Defining - and Modeling - Global Citizenship - UBC 2004 (original) (raw)
Global citizens are willing to think beyond boundaries of place, identity and category,
and recognize all human beings as their equals while respecting humanity's inherent
diversity. Within their own sphere of influence, global citizens seek to imagine and work towards a better world.- As defined by the UBC Okanagan Academic Planning Team, March 2005
The very notion of global citizenship is a challenge: it suggests big responsibilities in a small world. It commands optimism in the face of certain knowledge that the earth is vulnerable -- environmentally, politically and socially.
But if it is difficult to define global citizenship, it's sometimes easy to identify a global citizen, an exemplar. Dr. Brett Finlay, the UBC Peter Wall Distinguished Professor, set a personal goal earlier in his career "to work on something that would have potential benefits to humankind." His success to date has set him among the best in the world, most recently attracting an US $8.7 million grant as part of the Grand Challenges in Global Health (GCGH).
Dr. Brett Finlay is a professor in the Michael Smith Laboratories and the departments of Biochemistry and Molecular Biology, as well as in Microbiology and Immunology. The late Nobel Laureate Michael Smith personally recruited Dr. Finlay in 1989 and Dr. Smith deserves additional, posthumous recognition for his good judgment.
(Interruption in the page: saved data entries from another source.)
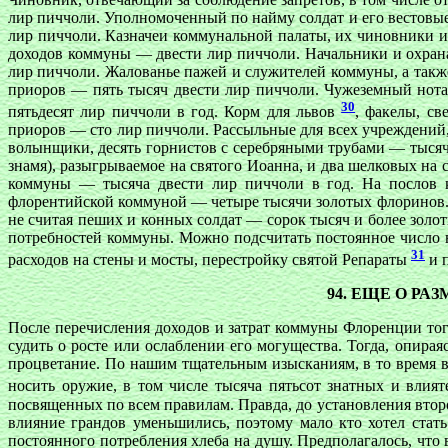
лир пиччоли. Уполномоченный по найму солдат и его вестовы
лир пиччоли. Казначеи коммунальной палаты, их чиновники 
доходов коммуны — двести лир пиччоли. Начальники и охрана
лир пиччоли. Жалованье пажей и служителей коммуны, а также
приоров — пять тысяч двести лир пиччоли. Чужеземный нота
30
пятьдесят лир пиччоли в год. Корм для львов
, факелы, с
приоров — сто лир пиччоли. Рассыльные для всех учреждений,
волынщики, десять горнистов с серебряными трубами — тысяч
знамя), разыгрываемое на святого Иоанна, и два шелковых на
коммуны — тысяча двести лир пиччоли в год. На послов 
флорентийской коммуной — четыре тысячи золотых флоринов. 
не считая пеших и конных солдат — сорок тысяч и более золо
потребностей коммуны. Можно подсчитать постоянное число 
31
расходов на стены и мосты, перестройку святой Репараты
и п
94. ЕЩЕ О Р
После перечисления доходов и затрат коммуны Флоренции то
судить о росте или ослаблении его могущества. Тогда, опира
процветание. По нашим тщательным изысканиям, в то время 
носить оружие, в том числе тысяча пятьсот знатных и влия
посвященных по всем правилам. Правда, до установления втор
влияние грандов уменьшились, поэтому мало кто хотел стат
постоянного потребления хлеба на душу. Предполагалось, что 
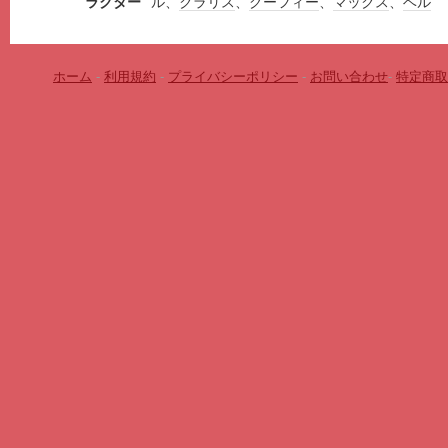
ラクター
ル、
クラリス
、
グーフィー
、
マックス
、
ベル
ホーム
-
利用規約
-
プライバシーポリシー
-
お問い合わせ
-
特定商取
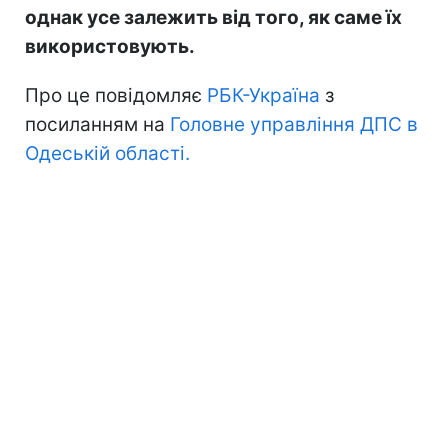
однак усе залежить від того, як саме їх
використовують.
Про це повідомляє
РБК-Україна
з
посиланням на
Головне управління ДПС в
Одеській області.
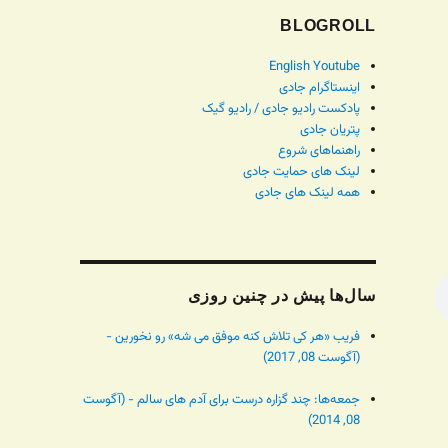
BLOGROLL
English Youtube
اینستاگرام جادی
پادکست رادیو جادی / رادیو گیک
پتریان جادی
راهنماهای شروع
لینک های حمایت جادی
همه لینک های جادی
سال‌ها پیش در چنین روزی
فریب «هر کی تلاش کنه موفق می شه» رو نخورین -
(آگوست 08, 2017)
جمعه‌ها: چند گزاره درست برای آدم های سالم - (آگوست
08, 2014)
In the mid 1990s, Dr. Finlay led a team that was studying diseasecausing bacteria such as Salmonella and E. coli. In 1997, the team identified the "protein harpoon" that E. coli uses to attach itself to cells in the intestine -- a discovery that led to a cattle vaccine that will prevent meat contamination from pathogenic E. coli O157. The vaccine has been tested on thousands of animals across Canada and the US and shown to be effective. It is now undergoing licensing in these countries, and should go a long way toward preventing future contaminations such as the lethal outbreak at Walkerton, Ont.
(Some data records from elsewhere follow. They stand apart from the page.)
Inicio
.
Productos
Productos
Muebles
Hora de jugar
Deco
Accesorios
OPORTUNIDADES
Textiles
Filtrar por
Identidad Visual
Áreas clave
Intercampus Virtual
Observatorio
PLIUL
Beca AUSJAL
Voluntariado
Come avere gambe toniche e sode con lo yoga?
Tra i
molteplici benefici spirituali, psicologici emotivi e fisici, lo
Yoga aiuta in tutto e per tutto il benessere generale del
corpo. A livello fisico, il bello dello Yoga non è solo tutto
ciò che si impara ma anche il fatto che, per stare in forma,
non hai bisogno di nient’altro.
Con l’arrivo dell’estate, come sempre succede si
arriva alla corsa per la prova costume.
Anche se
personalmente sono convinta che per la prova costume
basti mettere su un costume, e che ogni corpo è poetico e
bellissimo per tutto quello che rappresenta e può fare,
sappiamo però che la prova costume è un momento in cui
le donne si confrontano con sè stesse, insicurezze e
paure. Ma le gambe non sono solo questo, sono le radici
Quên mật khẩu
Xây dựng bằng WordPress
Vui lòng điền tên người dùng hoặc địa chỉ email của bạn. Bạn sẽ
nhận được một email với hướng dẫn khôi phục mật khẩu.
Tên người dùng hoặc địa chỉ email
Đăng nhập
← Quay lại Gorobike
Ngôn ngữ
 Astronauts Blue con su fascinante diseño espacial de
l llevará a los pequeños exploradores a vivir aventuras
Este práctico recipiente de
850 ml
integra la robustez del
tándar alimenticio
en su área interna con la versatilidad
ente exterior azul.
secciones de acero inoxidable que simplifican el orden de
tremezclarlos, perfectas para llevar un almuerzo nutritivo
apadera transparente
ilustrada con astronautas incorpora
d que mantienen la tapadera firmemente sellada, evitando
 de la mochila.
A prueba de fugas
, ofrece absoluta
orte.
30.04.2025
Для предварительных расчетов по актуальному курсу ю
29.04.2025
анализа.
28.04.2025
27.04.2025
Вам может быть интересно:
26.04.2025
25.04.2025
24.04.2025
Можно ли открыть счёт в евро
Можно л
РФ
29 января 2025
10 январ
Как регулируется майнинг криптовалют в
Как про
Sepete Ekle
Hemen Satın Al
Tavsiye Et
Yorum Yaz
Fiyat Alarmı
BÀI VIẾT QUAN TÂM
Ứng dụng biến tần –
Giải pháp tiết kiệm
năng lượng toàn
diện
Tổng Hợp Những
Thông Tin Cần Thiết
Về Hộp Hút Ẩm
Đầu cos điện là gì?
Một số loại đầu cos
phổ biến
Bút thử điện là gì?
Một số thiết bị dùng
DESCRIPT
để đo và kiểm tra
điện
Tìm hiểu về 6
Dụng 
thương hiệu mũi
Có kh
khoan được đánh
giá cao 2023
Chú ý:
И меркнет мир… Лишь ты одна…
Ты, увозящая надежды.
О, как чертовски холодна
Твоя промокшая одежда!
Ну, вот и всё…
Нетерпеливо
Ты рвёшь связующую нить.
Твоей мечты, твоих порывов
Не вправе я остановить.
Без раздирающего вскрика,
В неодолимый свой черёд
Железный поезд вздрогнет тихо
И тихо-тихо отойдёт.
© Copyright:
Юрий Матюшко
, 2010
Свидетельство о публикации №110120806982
Dr. Finlay's next major project was as director of the BC government- funded SARS Accelerated Vaccine Initiative (SAVI), followed by his success in winning the GCGH grant to develop new medicines to boost the human body's ability to fight infections such as malaria, typhoid fever, E. coli and tuberculosis -- all of which have devastating effects in the developing world.
The grant is part of a $450 million initiative, funded by the Bill and Melinda Gates Foundation and operated through the US Foundation for the National Institutes of Health. Dr. Finlay was chosen from among 1,500 applicants in 75 countries and his was the largest grant of only three approved in Canada. He will lead a team from Oxford University; the Wellcome Trust Sanger Institute and the University of London in the U.K.; The Walter and Eliza Hall Institute of Medical Research in Australia; France's Institut Pasteur; and Stanford University School of Medicine and the Albert Einstein College of Medicine in the US.